Using the bibliometric tool Bibliometrix, we conducted a performance analysis and science mapping analysis of publications to visualize the landscape and evolution of the AI&ED field and to capture the trajectory of themes over time. The intuitive results show that articles on AI&ED have only emerged in recent years, especially in the last three years, and are now the focus of much scholarly interest. In addition, the most relevant publication sources are concentrated in “Sustainability,” “IEEE Access,” “Energies,” and “Expert Systems with Applications”. In particular, “IEEE Access” has seen the most significant increase in the number of publications in this field in the last few years. The most influential paper was published in 2020 by Ozturk et al. (2020) in “Computers in Biology and Medicine”, entitled “Automated detection of COVID-19 cases using deep neural networks with X-ray images”. As of the time of data collection, this paper has been cited more than 622 times and may be deemed as an extraordinary work in the field. In addition, the scholar Li Y has produced the most articles and is the most active author in the field. The science mapping draws the conceptual, intellectual and social structure across the AI&ED domain. The distribution of topics in the four quadrants and the evolution of topics over time provide a clear picture of the current knowledge structure and orientation of the field. Overall, the extended conversations on the “big data” and “Internet of Things” are still hot topics at this stage. Prediction-related research is an enduring and widely discussed topic in the field. As expected, the agenda for COVID-19 is emerging. More importantly, there is a close international exchange of scholars from different countries/regions working in this field.

On the other hand, with the support of the bibliographic coupling function embedded in the VOS viewer, we identify five key topic areas that are currently the most popular under AI&ED research: AI and intelligent decision-making, AI and social governance, AI and labor and capital, AI and Industry 4.0, and AI and innovation, which is also an outstanding result of this study. In response to these frontier topics, we run a systematic review to gain insight into each economic subfield. For the practitioner sphere, this work provides theoretical basis and guidance to those currently employed in the field, enabling them to quickly seize the unlimited potential of AI in economic development. Nonetheless, for researchers working in this field, we outline the profile of each topic area and the research gaps, which will have an important enlightening force and stimulating effect on future research in this field.

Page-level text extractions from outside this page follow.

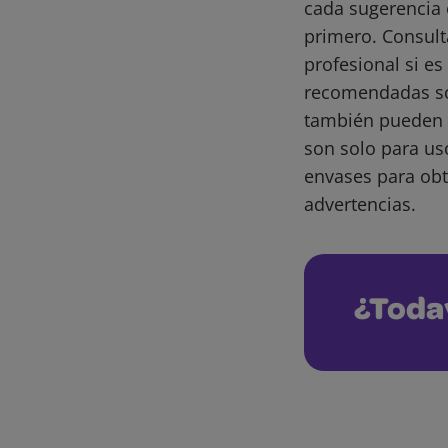
cada sugerencia 
primero. Consult
profesional si e
recomendadas son
también pueden 
son solo para us
envases para obt
advertencias.
¿Toda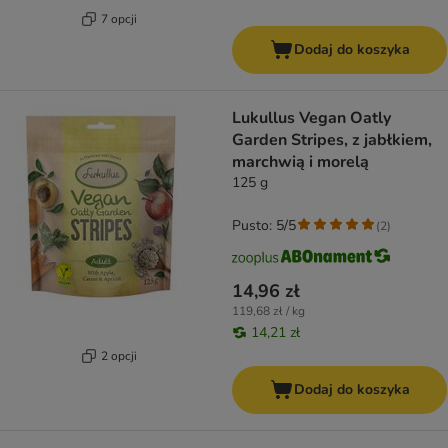
7 opcji
Dodaj do koszyka
Lukullus Vegan Oatly
Garden Stripes, z jabłkiem,
marchwią i morelą
125 g
Pusto: 5/5
(
2
)
14,96 zł
119,68 zł / kg
14,21 zł
2 opcji
Dodaj do koszyka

Limitations and Future Scope for Research

Although the study design of this paper ensures the relevance and reliability of the final results, the generalizability of these results is still subject to certain limitations. First and foremost, for the determination of the data sources, we followed the internationally generally observed rule of access based on the WoS core collection platform. Although the quality of the literature was ensured, a small amount of valuable literature was still hidden in other databases, which to some extent makes the integrity of the sample questionable. Therefore, expanding reliable data collection channels in future research is a feasible way to improve our study. Secondly, out of research needs, we only considered most of the literature in the bibliographic coupling network mapping instead of all the literature, which may cause some bias in the final clustering results. To get a broader picture of the research clusters in this field, we encourage future researchers to consider more literature information to obtain more general and delicate insights. Finally, while the utilization of bibliometric techniques in the paper reveals its advantages of comprehensiveness, it also exhibits its shortcomings of not being able to take into account many details. For the time being, we can only rely on the future improvement of the discipline to remedy this deficiency. Notwithstanding these limitations, this work offers valuable insights for the future boom in the AI&ED field.